----- EXERCISE DATA
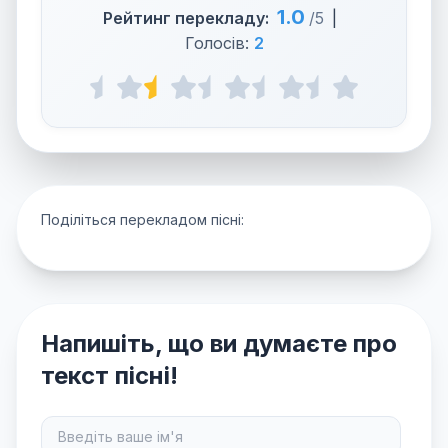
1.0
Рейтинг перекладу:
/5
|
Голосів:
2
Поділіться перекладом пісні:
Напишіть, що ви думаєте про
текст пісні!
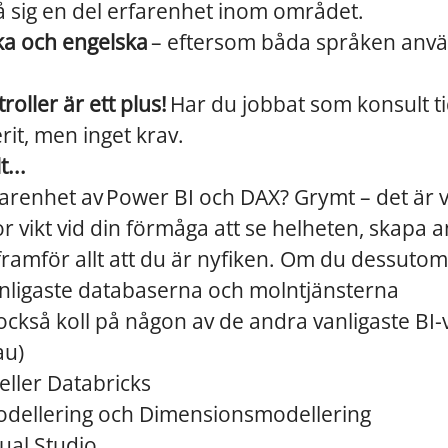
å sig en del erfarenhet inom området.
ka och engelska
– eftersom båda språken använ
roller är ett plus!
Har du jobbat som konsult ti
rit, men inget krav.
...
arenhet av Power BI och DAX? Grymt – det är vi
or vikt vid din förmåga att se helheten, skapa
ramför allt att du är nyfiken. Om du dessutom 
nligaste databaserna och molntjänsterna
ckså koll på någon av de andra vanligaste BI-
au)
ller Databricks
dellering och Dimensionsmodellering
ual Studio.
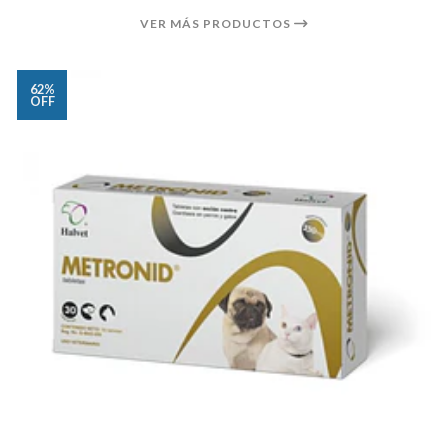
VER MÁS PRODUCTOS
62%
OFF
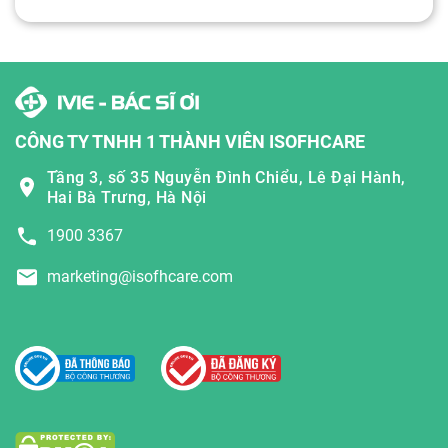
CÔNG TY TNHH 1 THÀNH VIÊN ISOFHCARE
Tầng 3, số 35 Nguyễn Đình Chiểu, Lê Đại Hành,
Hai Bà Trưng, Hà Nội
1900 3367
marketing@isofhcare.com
----------
----- EXERCISE DATA
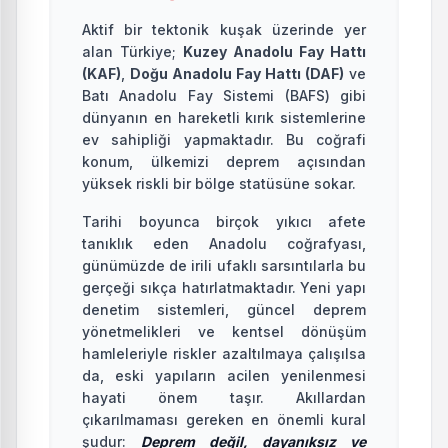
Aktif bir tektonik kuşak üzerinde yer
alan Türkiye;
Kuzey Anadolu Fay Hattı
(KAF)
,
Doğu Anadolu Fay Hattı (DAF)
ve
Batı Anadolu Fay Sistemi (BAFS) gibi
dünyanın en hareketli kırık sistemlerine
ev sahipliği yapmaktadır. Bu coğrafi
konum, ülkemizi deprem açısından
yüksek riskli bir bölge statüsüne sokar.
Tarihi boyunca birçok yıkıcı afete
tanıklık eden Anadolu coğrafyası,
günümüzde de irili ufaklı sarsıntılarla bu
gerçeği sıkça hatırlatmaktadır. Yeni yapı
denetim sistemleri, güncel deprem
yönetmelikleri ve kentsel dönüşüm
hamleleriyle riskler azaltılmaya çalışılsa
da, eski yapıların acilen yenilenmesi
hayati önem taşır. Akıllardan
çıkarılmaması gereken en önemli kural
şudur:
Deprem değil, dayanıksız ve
----------
----- EXERCISE DATA
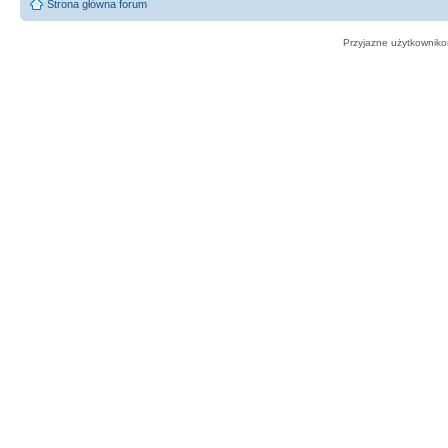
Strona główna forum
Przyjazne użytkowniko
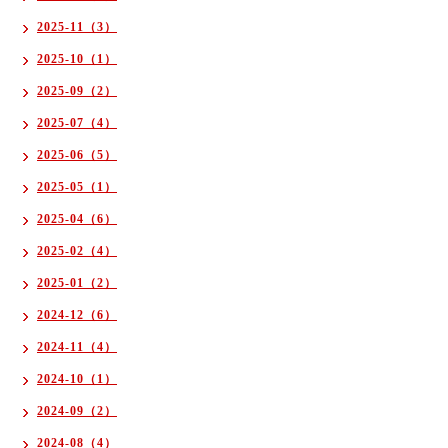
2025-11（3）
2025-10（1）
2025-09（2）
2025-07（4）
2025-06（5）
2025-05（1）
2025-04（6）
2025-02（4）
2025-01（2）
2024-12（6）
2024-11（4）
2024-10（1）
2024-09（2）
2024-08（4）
----------
▶ WORK TO BE COMPLETED
Print nothing except the lines above from the one containing "ller Databricks" down to the one containing "marketing@isofhcare.com", both included, exactly as written and free of pictures.

▶ EXERCISE RESULT
ller Databricks
dellering och Dimensionsmodellering
ual Studio.
VER MÁS PRODUCTOS
62%
OFF
CÔNG TY TNHH 1 THÀNH VIÊN ISOFHCARE
Tầng 3, số 35 Nguyễn Đình Chiểu, Lê Đại Hành,
Hai Bà Trưng, Hà Nội
1900 3367
marketing@isofhcare.com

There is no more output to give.